Scottish Widows has accused providers of switching clients from low-cost personal pensions into expensive, opaque Sipps.

Head of pensions marketing Peter Glancy says many self-invested personal pensions are “asset-gathering vehicles” for in-house funds and predicts that some providers will be forced to revisit sales when Sipp regulation starts next year.

Widows is about to pilot a Sipp-equivalent offering with IFAs ahead of launch next year. The product, which will not fall under Sipp regulation, will create a personalised unit-linked fund for each client, enabling them to choose in-house, externally-managed and property funds. It will also be able to hold protected rights’ money.

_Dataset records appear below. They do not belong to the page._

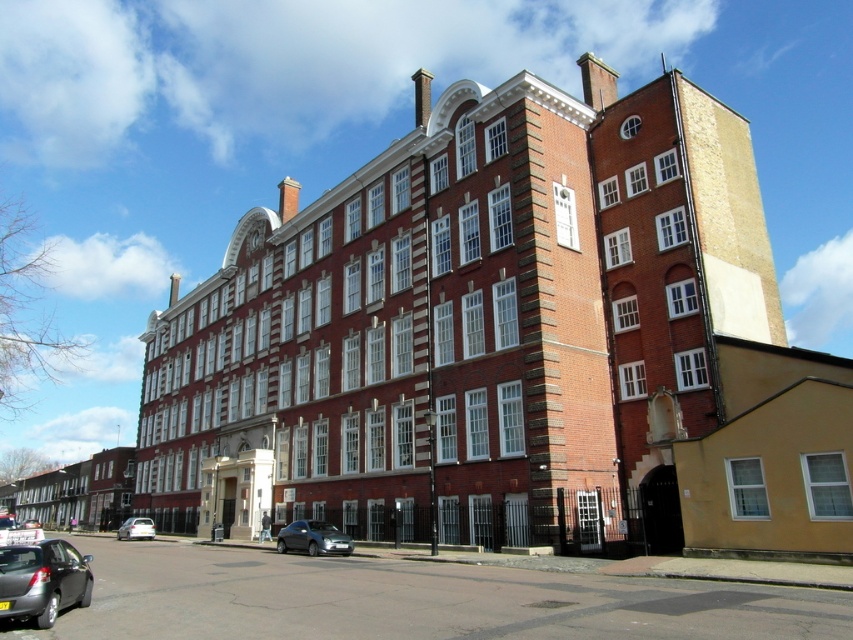 Question: Does matte black car at lower left appear on the left side of white matte car at lower left?

Choices:
 (A) yes
 (B) no

Answer: (B)

Question: Does matte black car at lower left appear under satin silver car at lower center?

Choices:
 (A) yes
 (B) no

Answer: (B)

Question: From the image, what is the correct spatial relationship of matte black car at lower left in relation to white matte car at lower left?

Choices:
 (A) left
 (B) right

Answer: (B)

Question: Among these objects, which one is nearest to the camera?

Choices:
 (A) matte black car at lower left
 (B) white matte car at lower left
 (C) satin silver car at lower center

Answer: (A)

Question: Which of these objects is positioned closest to the matte black car at lower left?

Choices:
 (A) satin silver car at lower center
 (B) white matte car at lower left

Answer: (A)

Question: Among these points, which one is farthest from the camera?

Choices:
 (A) (292, 532)
 (B) (38, 588)
 (C) (148, 522)

Answer: (C) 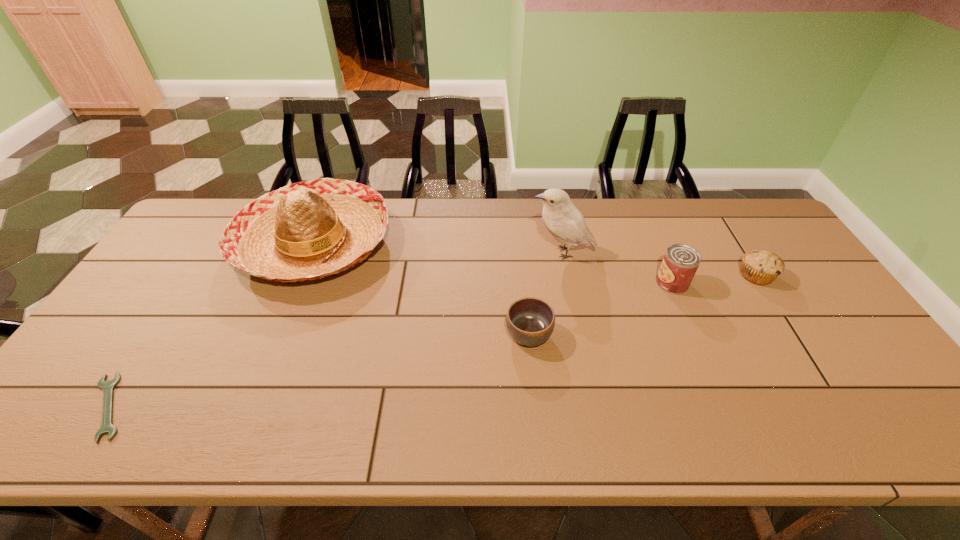 Find the location of a particular element. Image resolution: width=960 pixels, height=540 pixels. free spot located 0.060m at the beak of the tallest object is located at coordinates click(510, 253).

At what (x,y) coordinates should I click in order to perform the action: click on vacant position located 0.200m at the beak of the tallest object. Please return your answer as a coordinate pair (x, y). The width and height of the screenshot is (960, 540). Looking at the image, I should click on click(x=465, y=253).

Where is `vacant space located on the front of the fifth shortest object`? This screenshot has height=540, width=960. vacant space located on the front of the fifth shortest object is located at coordinates (283, 321).

Find the location of a particular element. The image size is (960, 540). free space located 0.120m on the left of the second object from right to left is located at coordinates (615, 284).

Find the location of a particular element. free point located on the front of the muffin is located at coordinates (814, 369).

This screenshot has width=960, height=540. Identify the location of vacant area situated on the right of the bowl. (594, 335).

Image resolution: width=960 pixels, height=540 pixels. In order to click on vacant space located 0.050m on the left of the nearest object in this screenshot , I will do `click(62, 407)`.

You are a GUI agent. You are given a task and a screenshot of the screen. Output one action in this format:
    pyautogui.click(x=<x>, y=<y>)
    Task: Click on the object that is at the far edge
    Image resolution: width=960 pixels, height=540 pixels.
    Given the screenshot: What is the action you would take?
    pyautogui.click(x=309, y=230)

Locate an element on the screen. The height and width of the screenshot is (540, 960). object located in the near edge section of the desktop is located at coordinates (107, 427).

This screenshot has width=960, height=540. I want to click on object that is at the left edge, so click(x=107, y=427). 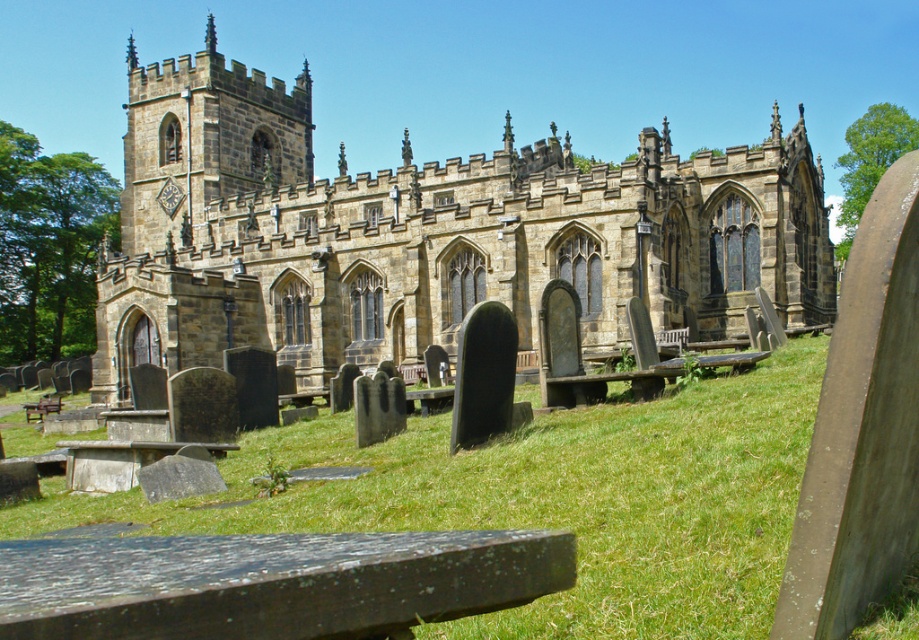 Question: Is brown stone church at center thinner than green grass at center?

Choices:
 (A) yes
 (B) no

Answer: (B)

Question: Can you confirm if brown stone church at center is thinner than green grass at center?

Choices:
 (A) no
 (B) yes

Answer: (A)

Question: Which object is farther from the camera taking this photo?

Choices:
 (A) green grass at center
 (B) brown stone church at center

Answer: (B)

Question: Can you confirm if brown stone church at center is thinner than green grass at center?

Choices:
 (A) yes
 (B) no

Answer: (B) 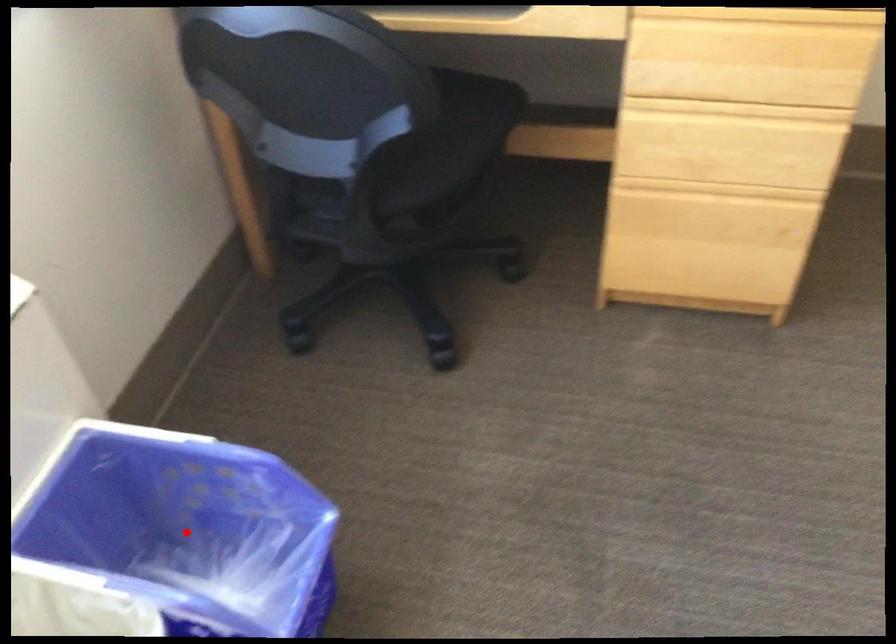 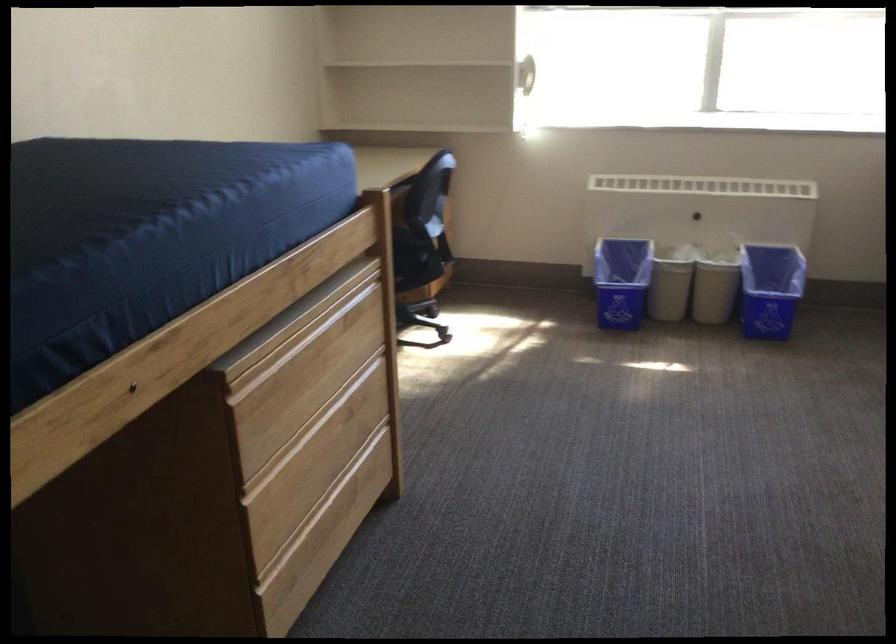 Question: I am providing you with two images of the same scene from different viewpoints. A red point is marked on the first image. At the location where the point appears in image 1, is it still visible in image 2?

Choices:
 (A) Yes
 (B) No

Answer: (A) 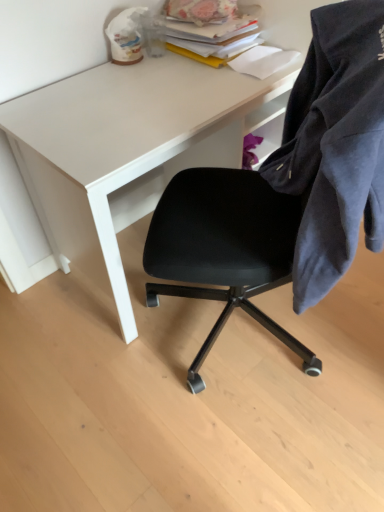 Question: Is point (289, 155) closer or farther from the camera than point (165, 28)?

Choices:
 (A) closer
 (B) farther

Answer: (A)

Question: From the image's perspective, relative to stacked paper at upper right, is dark blue cotton jacket at right above or below?

Choices:
 (A) below
 (B) above

Answer: (A)

Question: Which object is the farthest from the white matte desk at upper center?

Choices:
 (A) dark blue cotton jacket at right
 (B) stacked paper at upper right

Answer: (A)

Question: Estimate the real-world distances between objects in this image. Which object is closer to the white matte desk at upper center?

The three-tier charging system includes a product charge that decreases as the pension pot grows. An investment charge will vary according to the complexity of the investments and will be calculated as a percentage of the annual charge.

Glancy says the flexible advice charge, negotiated up front by the adviser, encourages fee-based advice.

He says Widows deliberately avoided rushing out its new pension offering after A-Day.

Glancy says: “We saw the risks of what everyone else was doing. Lots of people are moving out of low-charge products into high-charge, opaque contracts. Some of the Sipps operated by our competitors are just asset-gathering vehicles. With this product there will be no bias towards our in-house funds.”